◆ WORKING DATA
════════════════════

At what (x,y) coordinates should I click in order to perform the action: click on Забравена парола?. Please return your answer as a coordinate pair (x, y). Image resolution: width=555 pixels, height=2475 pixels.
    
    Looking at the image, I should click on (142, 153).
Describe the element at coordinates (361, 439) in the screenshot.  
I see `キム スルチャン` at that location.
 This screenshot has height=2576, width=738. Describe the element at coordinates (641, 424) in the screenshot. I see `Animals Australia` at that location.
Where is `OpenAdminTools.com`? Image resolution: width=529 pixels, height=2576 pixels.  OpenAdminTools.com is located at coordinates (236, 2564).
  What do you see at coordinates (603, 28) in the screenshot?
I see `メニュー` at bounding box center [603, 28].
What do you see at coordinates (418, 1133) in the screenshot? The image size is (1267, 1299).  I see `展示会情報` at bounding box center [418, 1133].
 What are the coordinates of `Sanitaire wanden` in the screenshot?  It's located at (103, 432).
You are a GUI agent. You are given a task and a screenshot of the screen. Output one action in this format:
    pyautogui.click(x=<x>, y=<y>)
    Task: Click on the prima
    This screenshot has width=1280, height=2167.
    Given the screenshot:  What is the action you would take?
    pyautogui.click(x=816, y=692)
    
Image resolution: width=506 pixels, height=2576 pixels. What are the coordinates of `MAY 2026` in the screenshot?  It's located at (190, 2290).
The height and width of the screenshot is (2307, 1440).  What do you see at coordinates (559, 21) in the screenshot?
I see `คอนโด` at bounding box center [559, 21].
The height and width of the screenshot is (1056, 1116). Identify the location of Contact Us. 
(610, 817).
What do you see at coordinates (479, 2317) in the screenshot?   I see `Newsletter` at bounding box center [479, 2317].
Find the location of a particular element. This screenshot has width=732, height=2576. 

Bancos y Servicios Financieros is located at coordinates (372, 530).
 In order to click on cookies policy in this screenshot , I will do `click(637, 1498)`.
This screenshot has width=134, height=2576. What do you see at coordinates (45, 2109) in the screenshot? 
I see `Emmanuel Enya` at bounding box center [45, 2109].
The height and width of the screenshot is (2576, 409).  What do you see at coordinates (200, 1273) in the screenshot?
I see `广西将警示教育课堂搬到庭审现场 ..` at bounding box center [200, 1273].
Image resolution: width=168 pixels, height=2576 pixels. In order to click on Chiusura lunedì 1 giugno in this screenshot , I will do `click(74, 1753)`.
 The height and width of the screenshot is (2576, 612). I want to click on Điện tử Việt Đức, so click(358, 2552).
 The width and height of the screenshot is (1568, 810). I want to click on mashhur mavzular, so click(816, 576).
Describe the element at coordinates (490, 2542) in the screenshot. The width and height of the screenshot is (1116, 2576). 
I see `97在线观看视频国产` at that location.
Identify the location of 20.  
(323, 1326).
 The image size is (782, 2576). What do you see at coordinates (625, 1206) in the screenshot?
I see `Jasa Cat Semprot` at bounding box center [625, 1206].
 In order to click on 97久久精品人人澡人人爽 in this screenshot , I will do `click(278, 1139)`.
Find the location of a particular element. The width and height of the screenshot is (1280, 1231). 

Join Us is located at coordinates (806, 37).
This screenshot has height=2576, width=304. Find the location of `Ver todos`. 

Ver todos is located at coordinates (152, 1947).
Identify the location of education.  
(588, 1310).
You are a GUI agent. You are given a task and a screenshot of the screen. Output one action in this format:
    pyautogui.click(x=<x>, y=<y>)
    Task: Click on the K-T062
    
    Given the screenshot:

════════════════════

◆ DIRECTIONS FOR THIS TASK
Copy the entire listing exactly. Do not skip a line.

◆ SOLUTION
At what (x,y) coordinates should I click in order to perform the action: click on Забравена парола?. Please return your answer as a coordinate pair (x, y). Image resolution: width=555 pixels, height=2475 pixels.
    
    Looking at the image, I should click on (142, 153).
Describe the element at coordinates (361, 439) in the screenshot.  
I see `キム スルチャン` at that location.
 This screenshot has height=2576, width=738. Describe the element at coordinates (641, 424) in the screenshot. I see `Animals Australia` at that location.
Where is `OpenAdminTools.com`? Image resolution: width=529 pixels, height=2576 pixels.  OpenAdminTools.com is located at coordinates (236, 2564).
  What do you see at coordinates (603, 28) in the screenshot?
I see `メニュー` at bounding box center [603, 28].
What do you see at coordinates (418, 1133) in the screenshot? The image size is (1267, 1299).  I see `展示会情報` at bounding box center [418, 1133].
 What are the coordinates of `Sanitaire wanden` in the screenshot?  It's located at (103, 432).
You are a GUI agent. You are given a task and a screenshot of the screen. Output one action in this format:
    pyautogui.click(x=<x>, y=<y>)
    Task: Click on the prima
    This screenshot has width=1280, height=2167.
    Given the screenshot:  What is the action you would take?
    pyautogui.click(x=816, y=692)
    
Image resolution: width=506 pixels, height=2576 pixels. What are the coordinates of `MAY 2026` in the screenshot?  It's located at (190, 2290).
The height and width of the screenshot is (2307, 1440).  What do you see at coordinates (559, 21) in the screenshot?
I see `คอนโด` at bounding box center [559, 21].
The height and width of the screenshot is (1056, 1116). Identify the location of Contact Us. 
(610, 817).
What do you see at coordinates (479, 2317) in the screenshot?   I see `Newsletter` at bounding box center [479, 2317].
Find the location of a particular element. This screenshot has width=732, height=2576. 

Bancos y Servicios Financieros is located at coordinates (372, 530).
 In order to click on cookies policy in this screenshot , I will do `click(637, 1498)`.
This screenshot has width=134, height=2576. What do you see at coordinates (45, 2109) in the screenshot? 
I see `Emmanuel Enya` at bounding box center [45, 2109].
The height and width of the screenshot is (2576, 409).  What do you see at coordinates (200, 1273) in the screenshot?
I see `广西将警示教育课堂搬到庭审现场 ..` at bounding box center [200, 1273].
Image resolution: width=168 pixels, height=2576 pixels. In order to click on Chiusura lunedì 1 giugno in this screenshot , I will do `click(74, 1753)`.
 The height and width of the screenshot is (2576, 612). I want to click on Điện tử Việt Đức, so click(358, 2552).
 The width and height of the screenshot is (1568, 810). I want to click on mashhur mavzular, so click(816, 576).
Describe the element at coordinates (490, 2542) in the screenshot. The width and height of the screenshot is (1116, 2576). 
I see `97在线观看视频国产` at that location.
Identify the location of 20.  
(323, 1326).
 The image size is (782, 2576). What do you see at coordinates (625, 1206) in the screenshot?
I see `Jasa Cat Semprot` at bounding box center [625, 1206].
 In order to click on 97久久精品人人澡人人爽 in this screenshot , I will do `click(278, 1139)`.
Find the location of a particular element. The width and height of the screenshot is (1280, 1231). 

Join Us is located at coordinates (806, 37).
This screenshot has height=2576, width=304. Find the location of `Ver todos`. 

Ver todos is located at coordinates (152, 1947).
Identify the location of education.  
(588, 1310).
You are a GUI agent. You are given a task and a screenshot of the screen. Output one action in this format:
    pyautogui.click(x=<x>, y=<y>)
    Task: Click on the K-T062
    
    Given the screenshot:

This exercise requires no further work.